When you say resident visa what type do you have currently?


----------



## PaulAshton (Nov 18, 2011)

I currently have one year resident visa and so does the wife and child

Last time I was told that they only do 1 year resident visa and they never asked for any documents just a case of stamp stamp stamp

Property is worth $65K USD and I have all deeds, steady monthly income from investments and an (Egyptian) visa gold card...as for living on a compound SHUDDER that simply puts you at the mercy of the management team who control the utilities and internet and take it upon themselves to set monthly management fees and cut off the water to try and control you, it's illegal but it happens.

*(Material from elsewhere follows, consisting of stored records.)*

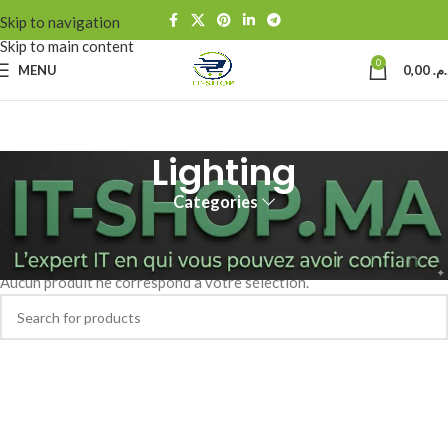
Skip to navigation
Skip to main content
0
MENU
0,00
د.م
Lighting
Categories
Accueil
Lighting
Aucun produit ne correspond à votre sélection.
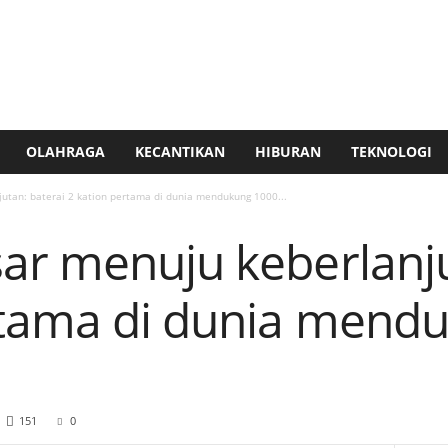
OLAHRAGA
KECANTIKAN
HIBURAN
TEKNOLOGI
utan: baterai 2 kation pertama di dunia mendukung 1000...
ar menuju keberlanju
rtama di dunia mend
151
0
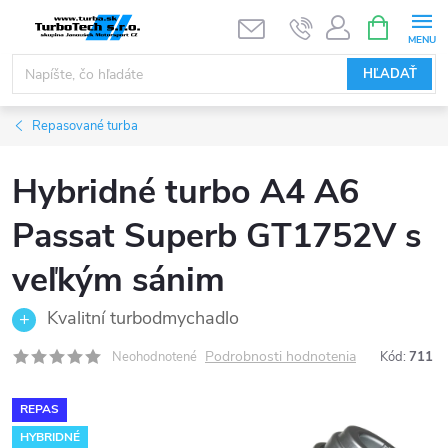
Prejsť
NÁKUPN
KOŠÍK
na
obsah
HĽADAŤ
Repasované turba
Hybridné turbo A4 A6
Passat Superb GT1752V s
veľkým sánim
Kvalitní turbodmychadlo
Podrobnosti hodnotenia
Neohodnotené
Kód:
711
REPAS
HYBRIDNÉ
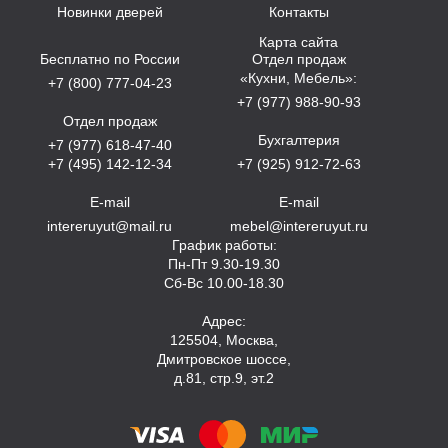
Новинки дверей
Контакты
Карта сайта
Бесплатно по России
Отдел продаж
«Кухни, Мебель»:
+7 (800) 777-04-23
+7 (977) 988-90-93
Отдел продаж
Бухгалтерия
+7 (977) 618-47-40
+7 (495) 142-12-34
+7 (925) 912-72-63
E-mail
E-mail
intereruyut@mail.ru
mebel@intereruyut.ru
График работы:
Пн-Пт 9.30-19.30
Сб-Вс 10.00-18.30
Адрес:
125504, Москва,
Дмитровское шоссе,
д.81, стр.9, эт.2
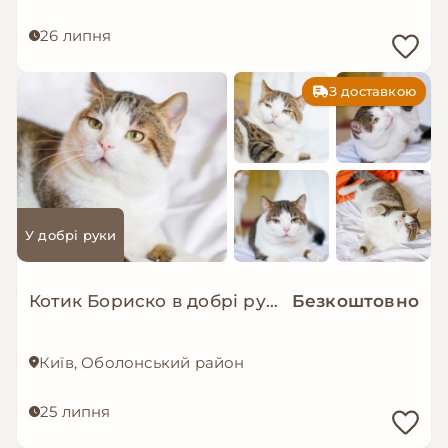
26 липня
З доставкою
У добрі руки
Котик Бориско в добрі руки!
Безкоштовно
Київ, Оболонський район
25 липня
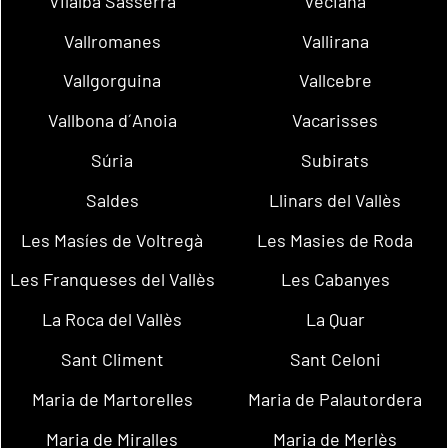
Vilalba Sasserra
Veciana
Vallromanes
Vallirana
Vallgorguina
Vallcebre
Vallbona d´Anoia
Vacarisses
Súria
Subirats
Saldes
Llinars del Vallès
Les Masíes de Voltregà
Les Masies de Roda
Les Franqueses del Vallès
Les Cabanyes
La Roca del Vallès
La Quar
Sant Climent
Sant Celoni
Maria de Martorelles
Maria de Palautordera
Maria de Miralles
Maria de Merlès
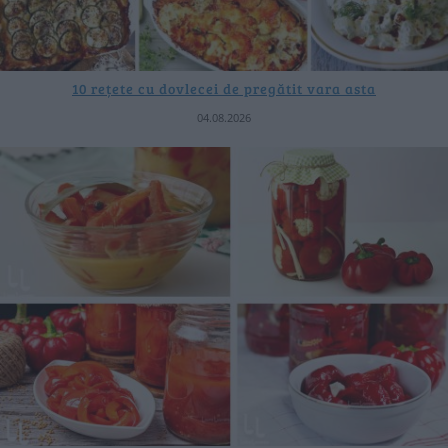
10 rețete cu dovlecei de pregătit vara asta
04.08.2026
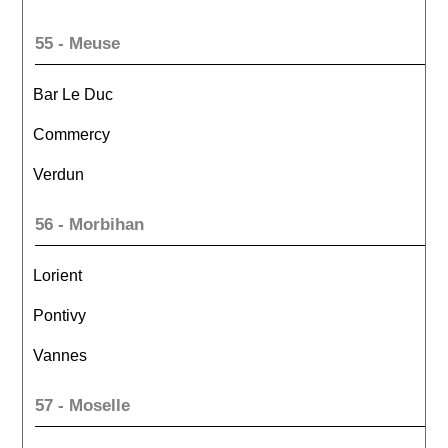
55 - Meuse
Bar Le Duc
Commercy
Verdun
56 - Morbihan
Lorient
Pontivy
Vannes
57 - Moselle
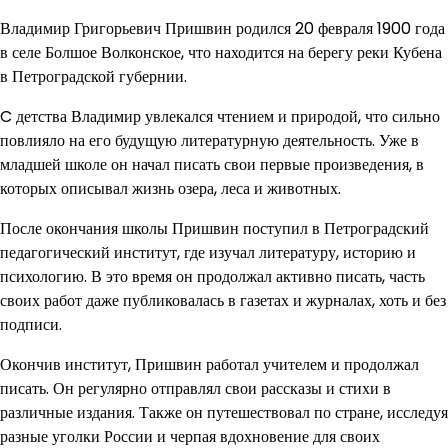
Владимир Григорьевич Пришвин родился 20 февраля 1900 года
в селе Болшое Волконское, что находится на берегу реки Кубена
в Петроградской губернии.
C детства Владимир увлекался чтением и природой, что сильно
повлияло на его будущую литературную деятельность. Уже в
младшей школе он начал писать свои первые произведения, в
которых описывал жизнь озера, леса и животных.
После окончания школы Пришвин поступил в Петроградский
педагогический институт, где изучал литературу, историю и
психологию. В это время он продолжал активно писать, часть
своих работ даже публиковалась в газетах и журналах, хоть и без
подписи.
Окончив институт, Пришвин работал учителем и продолжал
писать. Он регулярно отправлял свои рассказы и стихи в
различные издания. Также он путешествовал по стране, исследуя
разные уголки России и черпая вдохновение для своих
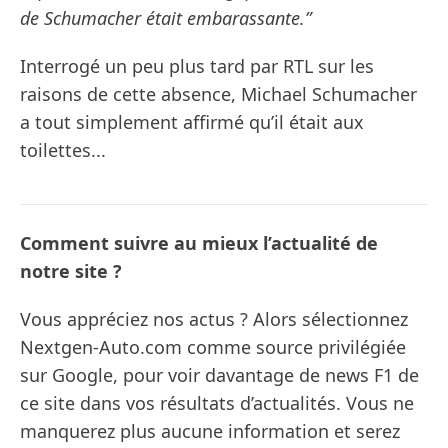
de Schumacher était embarassante.”
Interrogé un peu plus tard par RTL sur les
raisons de cette absence, Michael Schumacher
a tout simplement affirmé qu’il était aux
toilettes...
Comment suivre au mieux l’actualité de
notre site ?
Vous appréciez nos actus ? Alors sélectionnez
Nextgen-Auto.com comme source privilégiée
sur Google, pour voir davantage de news F1 de
ce site dans vos résultats d’actualités. Vous ne
manquerez plus aucune information et serez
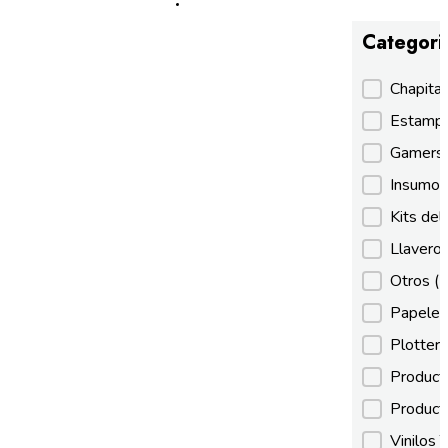
Categori
Categori
Chapita
Estamp
Gamer
Insumos
Kits de
Llaveros
Otros
(
Papeles
Plotter
Product
Product
Vinilos 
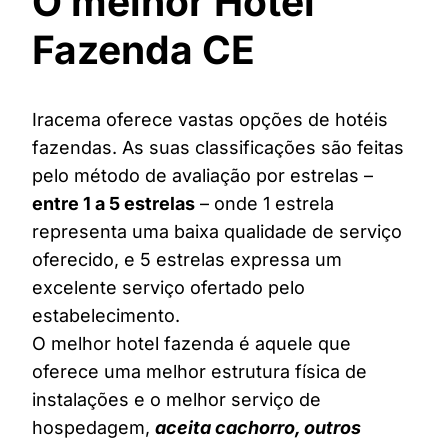
O melhor Hotel
Fazenda CE
Iracema oferece vastas opções de hotéis
fazendas. As suas classificações são feitas
pelo método de avaliação por estrelas –
entre 1 a 5 estrelas
– onde 1 estrela
representa uma baixa qualidade de serviço
oferecido, e 5 estrelas expressa um
excelente serviço ofertado pelo
estabelecimento.
O melhor hotel fazenda é aquele que
oferece uma melhor estrutura física de
instalações e o melhor serviço de
hospedagem,
aceita cachorro, outros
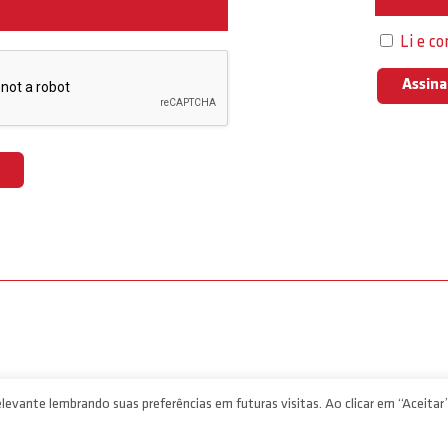
Li e c
levante lembrando suas preferências em futuras visitas. Ao clicar em “Aceitar”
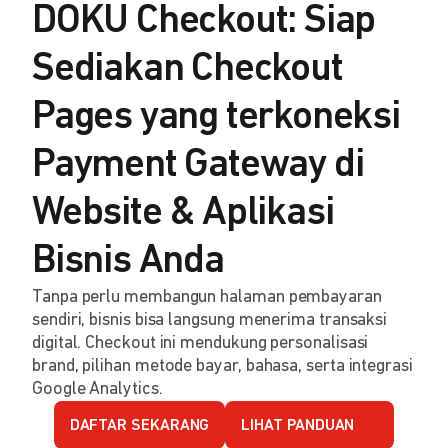
DOKU Checkout: Siap
Sediakan Checkout
Pages yang terkoneksi
Payment Gateway di
Website & Aplikasi
Bisnis Anda
Tanpa perlu membangun halaman pembayaran
sendiri, bisnis bisa langsung menerima transaksi
digital. Checkout ini mendukung personalisasi
brand, pilihan metode bayar, bahasa, serta integrasi
Google Analytics.
DAFTAR SEKARANG
LIHAT PANDUAN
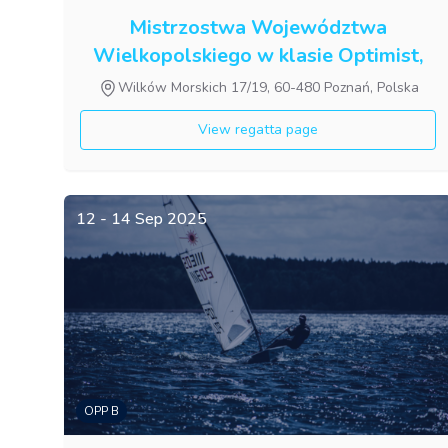
Mistrzostwa Województwa
Wielkopolskiego w klasie Optimist,
cz. 2
Wilków Morskich 17/19, 60-480 Poznań, Polska
View regatta page
12 - 14 Sep 2025
OPP B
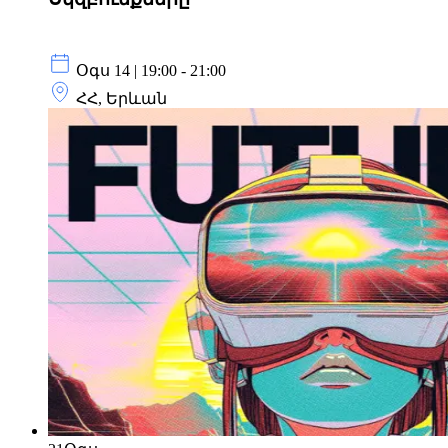
Օգս 14 | 19:00 - 21:00
ՀՀ, Երևան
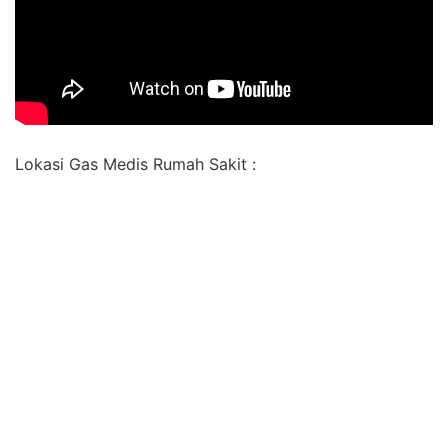
Lokasi Gas Medis Rumah Sakit :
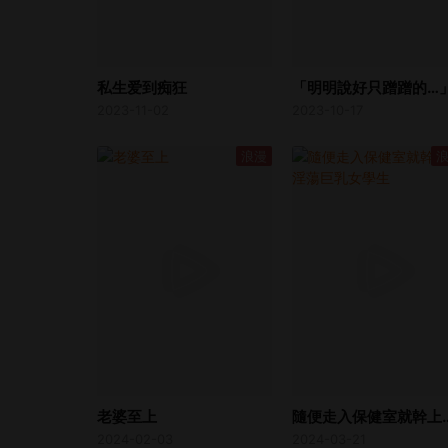
私生爱到痴狂
2023-11-02
2023-10-17
浪漫
老婆至上
隨便走入保健室就幹
2024-02-03
2024-03-21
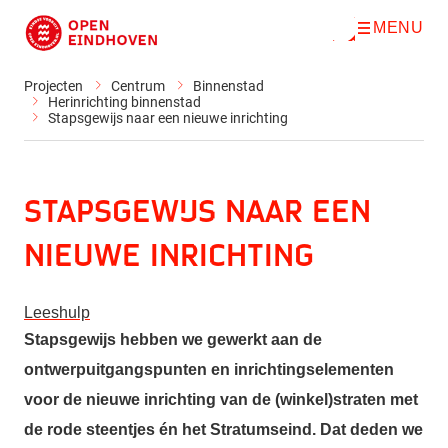
MENU
O
Direct naar de inhoud
p
e
n
Projecten
Centrum
Binnenstad
m
Herinrichting binnenstad
e
Stapsgewijs naar een nieuwe inrichting
n
u
Stapsgewijs naar een
nieuwe inrichting
Leeshulp
Stapsgewijs hebben we gewerkt aan de
ontwerpuitgangspunten en inrichtingselementen
voor de nieuwe inrichting van de (winkel)straten met
de rode steentjes én het Stratumseind. Dat deden we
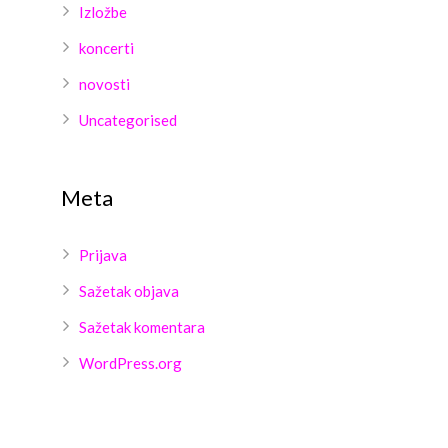
Izložbe
koncerti
novosti
Uncategorised
Meta
Prijava
Sažetak objava
Sažetak komentara
WordPress.org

If they can do a 3 - 5 year resident visa (which I doubt) certainly less hassle than yearly visits things to seem to vary even when you phone the consulate and look on different websites and speak to different people

I think they make the rules up as they go along and it depends on the person

I hear different stories and hearsay, some people say you must have an Egyptian lawyer take you to the visa office, should have 1 million LE in the bank, for 1 year, own your property, take bank statements, copy of visa card and it can also depend on your nationality and passport type blah blah blah probably down to how the person feels on the day

I would be leary of giving any Egyptian a copy of my Visa card and bank statements, if I did I would ensure I cancel that card after 

I think its simply a case of taking as much as possible "just in case"


----------



## hhaddad (Apr 14, 2010)

PaulAshton said:


> I currently have one year resident visa and so does the wife and child
> 
> Last time I was told that they only do 1 year resident visa and they never asked for any documents just a case of stamp stamp stamp
> 
> ...


It sounds very much that your 1 year residence is just a visit visa extension especially you weren't asked for any docs and it was just stamp stamp stamp as you say and it was issued before the 25 Jan 2011 now they extend only 3 months and not in every case several have been refused see the other threads on visas.The 5 year & 3 year is another kettle of fish . I only got a 3 year for the first time this year on the basis my wife is Egyptian after several previous trials and always refused without reason. I supplied several docs including my Visa card original + 2 photocopies and it took 15 days.So take care to take all docs you think relevant in original + 2 copies and don't be suprised if your refused it happens all the time.

GOOD LUCK


----------



## Cairo Cathy (Nov 19, 2011)

PaulAshton said:


> I currently have one year resident visa and so does the wife and child
> 
> Last time I was told that they only do 1 year resident visa and they never asked for any documents just a case of stamp stamp stamp
> 
> ...


*
Property is worth $65K USD and I have all deeds,*

It doesn't matter if you have deeds. What they want to see now is the registration of the property in your name. The one they calculate the tax you pay on.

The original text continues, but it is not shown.